Seperti layaknya manusia pada umumnya L juga punya sebuah rahasia, ia menyembunyikan itu dibalik poninya. Asal kau tahu, L adalah perempuan dengan huruf  P besar di dahinya. Ia seperti perayu ulung bagi L. Mulutnya semanis es krim vanilla.

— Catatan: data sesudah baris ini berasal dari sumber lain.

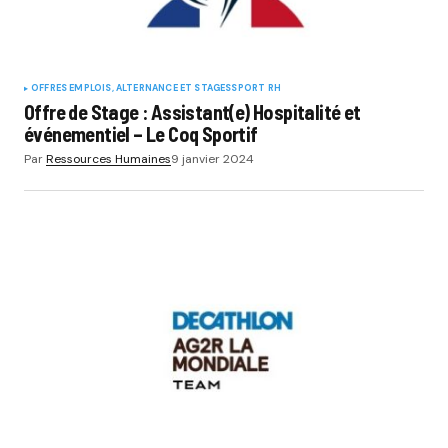
OFFRES EMPLOIS, ALTERNANCE ET STAGES
SPORT RH
Offre de Stage : Assistant(e) Hospitalité et
événementiel – Le Coq Sportif
Par
Ressources Humaines
9 janvier 2024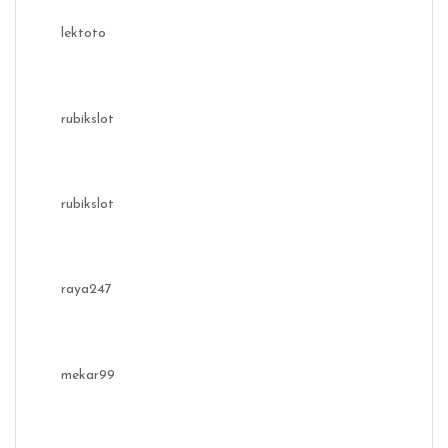
lektoto
rubikslot
rubikslot
raya247
mekar99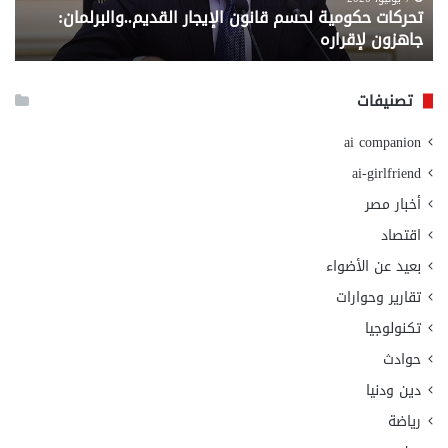
تحركات حكومية لحسم قانون الإيجار القديم..والبرلمان:
م
وزا
جاهزون لإقراره
و
الت
الا
تصنيفات
ai companion
ai-girlfriend
أخبار مصر
اقتصاد
بعيد عن الأضواء
تقارير وحوارات
تكنولوجيا
حوادث
دين ودنيا
رياضة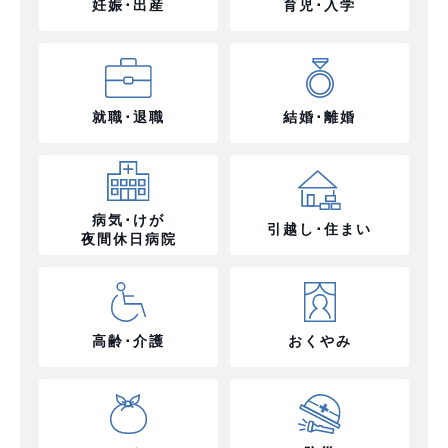
妊娠･出産
育児･入学
就職･退職
結婚･離婚
病気･けが
引越し･住まい
夜間休日病院
高齢･介護
おくやみ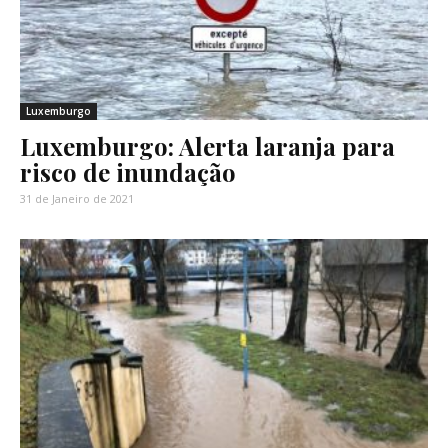
Luxemburgo
Luxemburgo: Alerta laranja para
risco de inundação
31 de Janeiro de 2021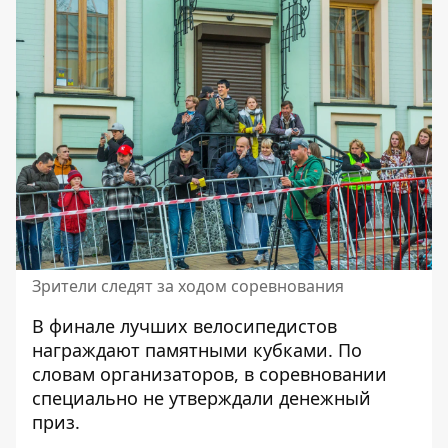
Зрители следят за ходом соревнования
В финале лучших велосипедистов
награждают памятными кубками. По
словам организаторов, в соревновании
специально не утверждали денежный
приз.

Setiap malam si P besar ini menyanyikan lullaby yang selalu sama untuk L. Inilah liriknya; 

Tetaplah di sini
Dekat dekatlah denganku
Engkau akan aman di sini

Nyamankan tidurmu 
Dunia luar sangat kejam
Apa yang tak kau ketahui itu yang akan membunuhmu

Tidur tidurlah yang lelap
Mimpilah tentangku si bijaksana
Besok pagi adalah hari ini
Aku akan tetap di sini
Menemanimu... 

Perempuan ini sebenarnya sangat ingin beranjak dari sini. Tapi P besar selalu berhasil menjeratkan jaring-jaring besi padanya. Ia adalah semajam doktrin bagi L; “KENYAMANAN ADALAH HARGA MATI!!!” L merasa P adalah musuhnya yang paling karib. Dunia tidak lagi berputar pada porosnya, setiap harinya ia telah bergeser beberapa inci, meninggalkan L yang masih berdiri di tempat yang sama. Ia adalah patok kayu penanda batas tanah.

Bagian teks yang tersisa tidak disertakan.